A flywheel has a small magnet mounted on it. EAch time the magnet passes the coil, a voltage pulse is generated, which is passed to the c.r.o. The display of the c.r.o. is 10cm wide. The flywheel is rotating at a rate of about 3000 revolutions per minute.Why will the time base setting 10ms?cm dispaly clearly separate pulses on the screen?

Question

A flywheel has a small magnet mounted on it. EAch time the magnet passes the coil, a voltage pulse is generated, which is passed to the c.r.o. The display of the c.r.o. is 10cm wide. The flywheel is rotating at a rate of about 3000 revolutions per minute.Why will the time base setting 10ms?cm dispaly clearly separate pulses on the screen?

Answer 1

To answer this question, we need to consider the relationship between the time base setting of the cathode ray oscilloscope (c.r.o.) and the rotational speed of the flywheel.

Before explaining further, let's understand the components involved:

1. Flywheel: It is a rotating disc with a small magnet mounted on it. As the flywheel spins, the magnet passes a coil, which generates voltage pulses.

2. Cathode Ray Oscilloscope: It is an electronic device used to visualize and analyze electrical signals. It has a screen with a certain width called the display width.

Now, let's address the question:

The width of the display on the c.r.o. is given as 10cm. To clearly separate the voltage pulses generated by the passing magnet, we need to ensure that each pulse fits within this width. Hence, the time base setting is important.

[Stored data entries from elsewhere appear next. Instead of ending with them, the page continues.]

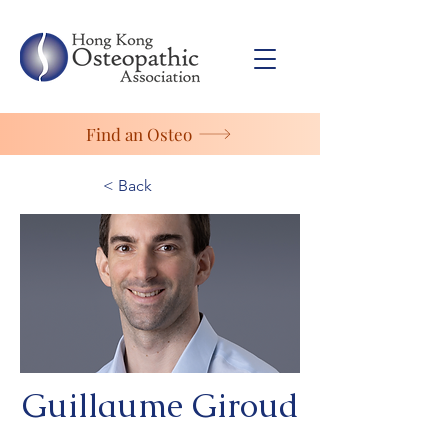
Find an Osteo
< Back
Guillaume Giroud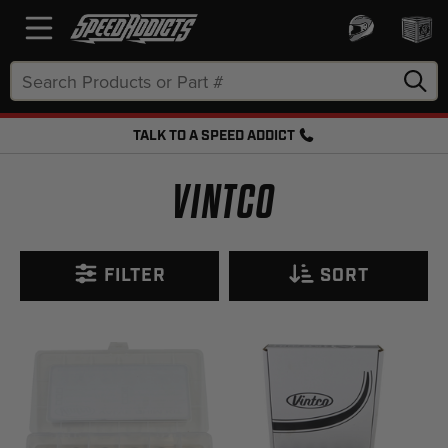
Search
Keyword:
TALK TO A SPEED ADDICT
FREE SHIPPING OVER $50 + FREE RETURNS
VINTCO
FILTER
SORT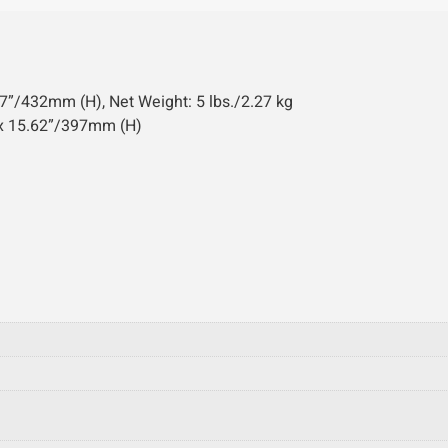
”/432mm (H), Net Weight: 5 lbs./2.27 kg
 x 15.62”/397mm (H)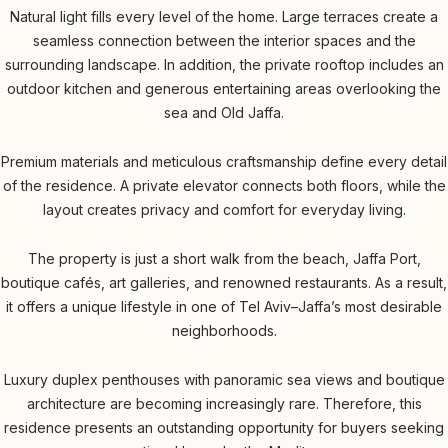
Natural light fills every level of the home. Large terraces create a
seamless connection between the interior spaces and the
surrounding landscape. In addition, the private rooftop includes an
outdoor kitchen and generous entertaining areas overlooking the
sea and Old Jaffa.
Premium materials and meticulous craftsmanship define every detail
of the residence. A private elevator connects both floors, while the
layout creates privacy and comfort for everyday living.
The property is just a short walk from the beach, Jaffa Port,
boutique cafés, art galleries, and renowned restaurants. As a result,
it offers a unique lifestyle in one of Tel Aviv–Jaffa’s most desirable
neighborhoods.
Luxury duplex penthouses with panoramic sea views and boutique
architecture are becoming increasingly rare. Therefore, this
residence presents an outstanding opportunity for buyers seeking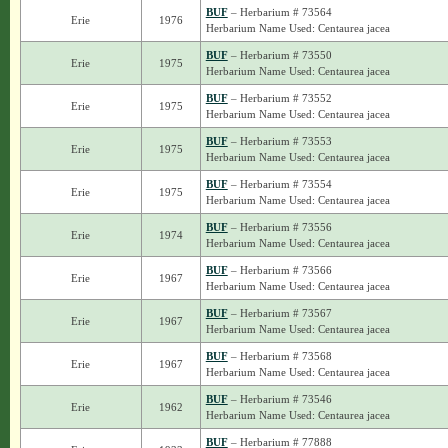
BUF
– Herbarium # 73564
Erie
1976
Herbarium Name Used: Centaurea jacea
BUF
– Herbarium # 73550
Erie
1975
Herbarium Name Used: Centaurea jacea
BUF
– Herbarium # 73552
Erie
1975
Herbarium Name Used: Centaurea jacea
BUF
– Herbarium # 73553
Erie
1975
Herbarium Name Used: Centaurea jacea
BUF
– Herbarium # 73554
Erie
1975
Herbarium Name Used: Centaurea jacea
BUF
– Herbarium # 73556
Erie
1974
Herbarium Name Used: Centaurea jacea
BUF
– Herbarium # 73566
Erie
1967
Herbarium Name Used: Centaurea jacea
BUF
– Herbarium # 73567
Erie
1967
Herbarium Name Used: Centaurea jacea
BUF
– Herbarium # 73568
Erie
1967
Herbarium Name Used: Centaurea jacea
BUF
– Herbarium # 73546
Erie
1962
Herbarium Name Used: Centaurea jacea
BUF
– Herbarium # 77888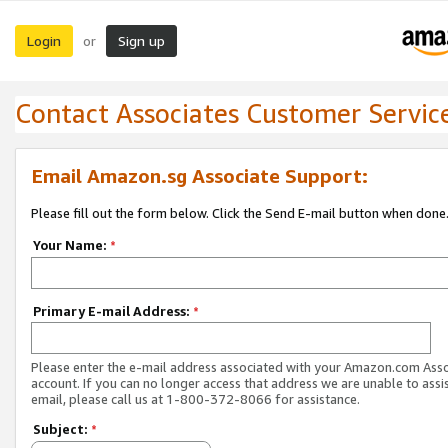
Login
Sign up
or
Contact Associates Customer Servic
Email Amazon.sg Associate Support:
Please fill out the form below. Click the Send E-mail button when done
Your Name:
*
Primary E-mail Address:
*
Please enter the e-mail address associated with your Amazon.com Ass
account. If you can no longer access that address we are unable to assis
email, please call us at 1-800-372-8066 for assistance.
Subject:
*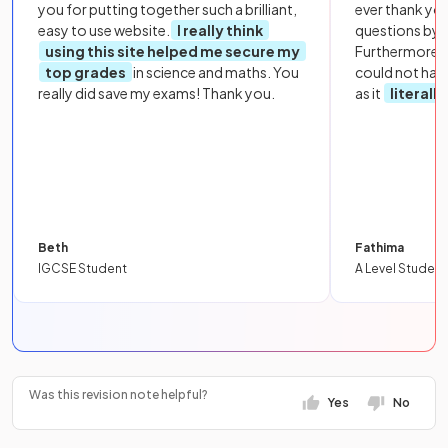
you for putting together such a brilliant,
ever thank yo
easy to use website.
I really think
questions by to
using this site helped me secure my
Furthermore, 
top grades
in science and maths. You
could not hav
really did save my exams! Thank you.
as it
literall
Beth
Fathima
IGCSE Student
A Level Student
Was this revision note helpful?
Yes
No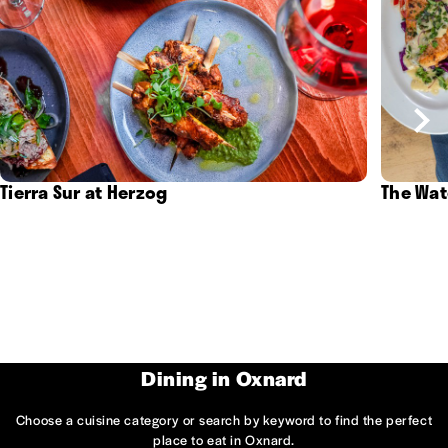
Tierra Sur at Herzog
The Wat
Dining in Oxnard
Choose a cuisine category or search by keyword to find the perfect
place to eat in Oxnard.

The time base setting determines the horizontal scale of the waveform displayed on the c.r.o. It controls how much time is represented by each centimeter (cm) on the display.

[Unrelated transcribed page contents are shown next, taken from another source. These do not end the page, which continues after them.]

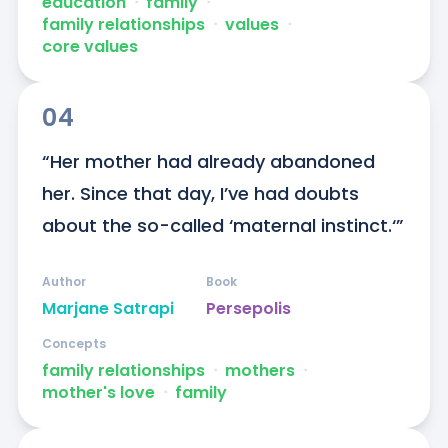
education
ᐧ
family
ᐧ
family relationships
ᐧ
values
ᐧ
core values
04
“Her mother had already abandoned 
her. Since that day, I’ve had doubts 
about the so-called ‘maternal instinct.‘”
Author
Book
Marjane Satrapi
Persepolis
Concepts
family relationships
ᐧ
mothers
ᐧ
mother's love
ᐧ
family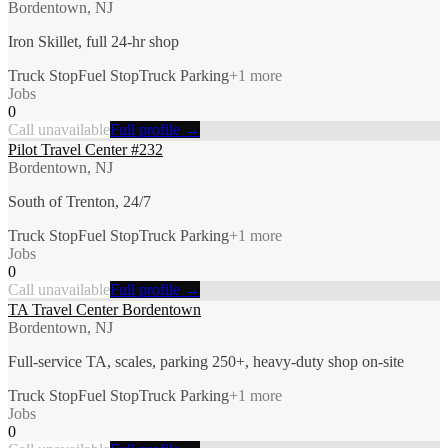
Bordentown, NJ
Iron Skillet, full 24-hr shop
Truck Stop
Fuel Stop
Truck Parking
+
1
more
Jobs
0
Call unavailable
Full profile →
Pilot Travel Center #232
Bordentown, NJ
South of Trenton, 24/7
Truck Stop
Fuel Stop
Truck Parking
+
1
more
Jobs
0
Call unavailable
Full profile →
TA Travel Center Bordentown
Bordentown, NJ
Full-service TA, scales, parking 250+, heavy-duty shop on-site
Truck Stop
Fuel Stop
Truck Parking
+
1
more
Jobs
0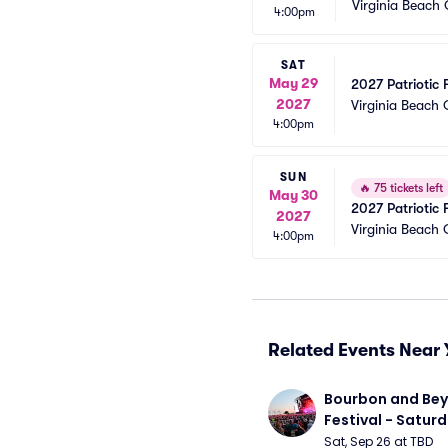
Virginia Beach
4:00pm
SAT
May 29
2027 Patriotic 
2027
Virginia Beach
4:00pm
SUN
🔥
75 tickets left
May 30
2027 Patriotic 
2027
Virginia Beach
4:00pm
Related Events Near 
Bourbon and Bey
Festival - Saturd
Stapleton, The R
Sat, Sep 26 at TBD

In this case, we need to find a time base setting that allows each pulse to be clearly visible within the 10cm width of the display.

Given that the flywheel is rotating at a rate of 3000 revolutions per minute, we can calculate the time taken for one revolution:

1 revolution = 1/3000 minutes

Since there are 60 seconds in a minute, we can convert this to seconds:

1/3000 minutes = (1/3000) x 60 seconds

Now, to understand why the time base setting should be 10ms (milliseconds), we need to find the time taken for one pulse. This depends on the number of pulses generated per revolution of the flywheel.

Let's assume there is only one pulse generated per revolution of the flywheel. In that case, the time taken for one pulse will be the time taken for one revolution.

Using the calculation above, the time taken for one pulse would be:

(1/3000) x 60 seconds = 0.02 seconds = 20 milliseconds (ms)

Since the display width is 10cm and we have determined that the time taken for one pulse is 20ms, we need to set the time base of the c.r.o. to a value equal to or greater than the time taken for one pulse to ensure clear separation of the pulses on the screen.

Therefore, a time base setting of 10ms would be appropriate as it is long enough to clearly display a pulse within the 10cm wide display of the c.r.o.

In summary, by understanding the rotational speed of the flywheel and the width of the c.r.o. display, we can determine the appropriate time base setting that allows the pulses generated by the passing magnet to be clearly separated and visible on the screen.

Answer 2

Rotation is 3000 rev per min.

F=1/T or T=1/F
F is measured in rev per second.
F=3000/60=50
T=1/50=0.02s
S to MS is x1000 so 0.02s => 20ms
Hence, it is appropriate to use 10ms/cm for a clear display of pulse.